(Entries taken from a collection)
····················

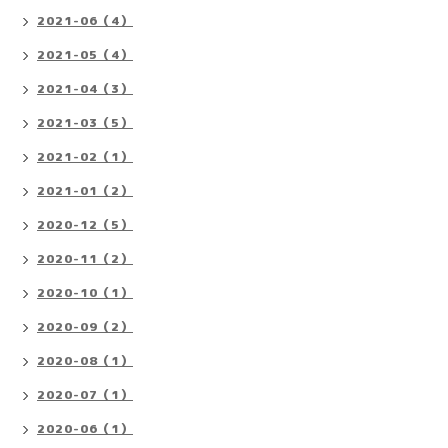
2021-06（4）
2021-05（4）
2021-04（3）
2021-03（5）
2021-02（1）
2021-01（2）
2020-12（5）
2020-11（2）
2020-10（1）
2020-09（2）
2020-08（1）
2020-07（1）
2020-06（1）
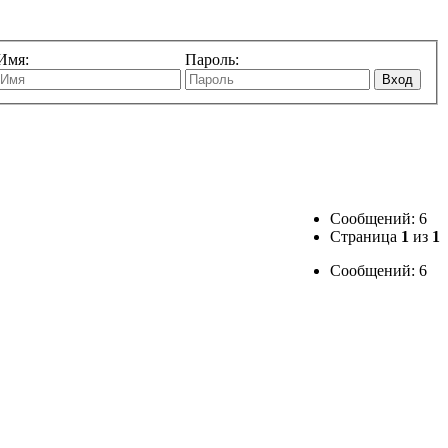
Имя:
Пароль:
Вход
Сообщений: 6
Страница
1
из
1
Сообщений: 6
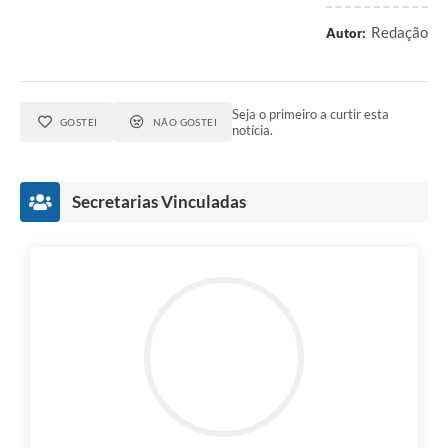
Redação
Autor:
Seja o primeiro a curtir esta
GOSTEI
NÃO GOSTEI
notícia.
Secretarias Vinculadas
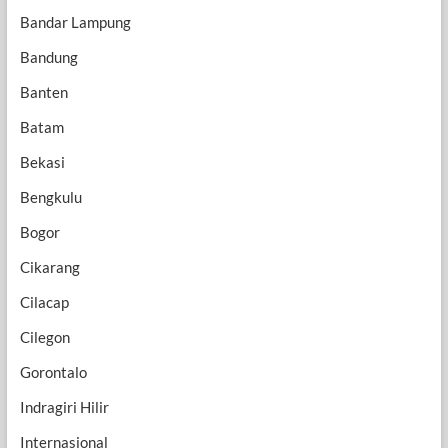
Bandar Lampung
Bandung
Banten
Batam
Bekasi
Bengkulu
Bogor
Cikarang
Cilacap
Cilegon
Gorontalo
Indragiri Hilir
Internasional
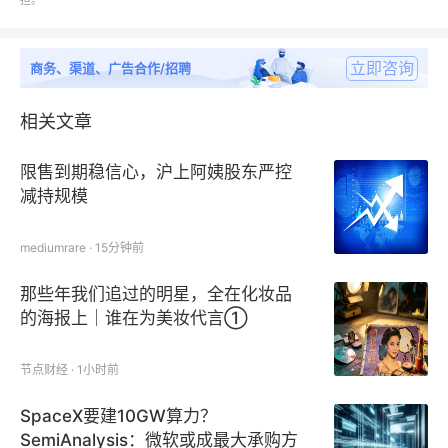
担。
Brown Jordan
立即咨询
商务、渠道、广告合作/招聘
Unopiù
相关文章
Extremis
限售到期稳信心，沪上阿姨股东严控
减持规模
Jardinico
mediumrare · 15分钟前
WEISHÄUPL
那些年我们追过的明星，全在化妆品
Para’vols
的海报上｜谁在为美妆代言①
CARAVITA
节点财经 · 1小时前
TUUCI
SpaceX要建10GW算力？
SemiAnalysis：微软或成最大承购方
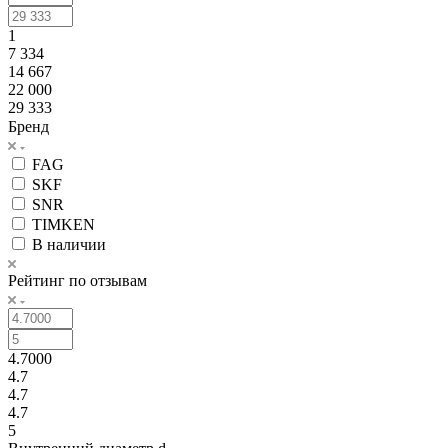
1
7 334
14 667
22 000
29 333
Бренд
FAG
SKF
SNR
TIMKEN
В наличии
Рейтинг по отзывам
4.7000
4.7
4.7
4.7
5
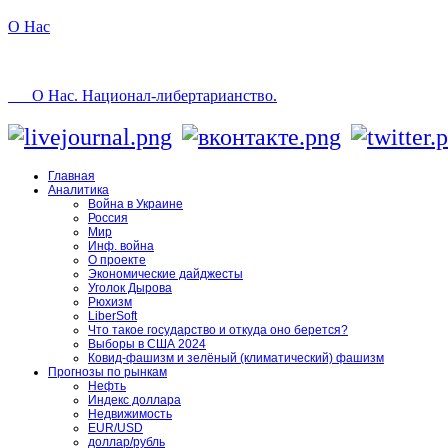
О Нас
О Нас. Национал-либертарианство.
Главная
Аналитика
Война в Украине
Россия
Мир
Инф. война
О проекте
Экономические дайджесты
Уголок Дырова
Рюхизм
LiberSoft
Что такое государство и откуда оно берется?
Выборы в США 2024
Ковид-фашизм и зелёный (климатический) фашизм
Прогнозы по рынкам
Нефть
Индекс доллара
Недвижимость
EUR/USD
доллар/рубль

····················

▶ [PROBLEM TO SOLVE]:
Your copy should match every entry above exactly and contain no pictures.

▶ [ANSWER TO THIS TASK]:
2021-06（4）
2021-05（4）
2021-04（3）
2021-03（5）
2021-02（1）
2021-01（2）
2020-12（5）
2020-11（2）
2020-10（1）
2020-09（2）
2020-08（1）
2020-07（1）
2020-06（1）
Имя:
Пароль:
Вход
Сообщений: 6
Страница
1
из
1
Сообщений: 6
Redação
Autor:
Seja o primeiro a curtir esta
GOSTEI
NÃO GOSTEI
notícia.
Secretarias Vinculadas
Bandar Lampung
Bandung
Banten
Batam
Bekasi
Bengkulu
Bogor
Cikarang
Cilacap
Cilegon
Gorontalo
Indragiri Hilir
Internasional
担。
Brown Jordan
立即咨询
商务、渠道、广告合作/招聘
Unopiù
相关文章
Extremis
限售到期稳信心，沪上阿姨股东严控
减持规模
Jardinico
mediumrare · 15分钟前
WEISHÄUPL
那些年我们追过的明星，全在化妆品
Para’vols
的海报上｜谁在为美妆代言①
CARAVITA
节点财经 · 1小时前
TUUCI
SpaceX要建10GW算力？
SemiAnalysis：微软或成最大承购方
1
7 334
14 667
22 000
29 333
Бренд
FAG
SKF
SNR
TIMKEN
В наличии
Рейтинг по отзывам
4.7000
4.7
4.7
4.7
5
О Нас
О Нас. Национал-либертарианство.
Главная
Аналитика
Война в Украине
Россия
Мир
Инф. война
О проекте
Экономические дайджесты
Уголок Дырова
Рюхизм
LiberSoft
Что такое государство и откуда оно берется?
Выборы в США 2024
Ковид-фашизм и зелёный (климатический) фашизм
Прогнозы по рынкам
Нефть
Индекс доллара
Недвижимость
EUR/USD
доллар/рубль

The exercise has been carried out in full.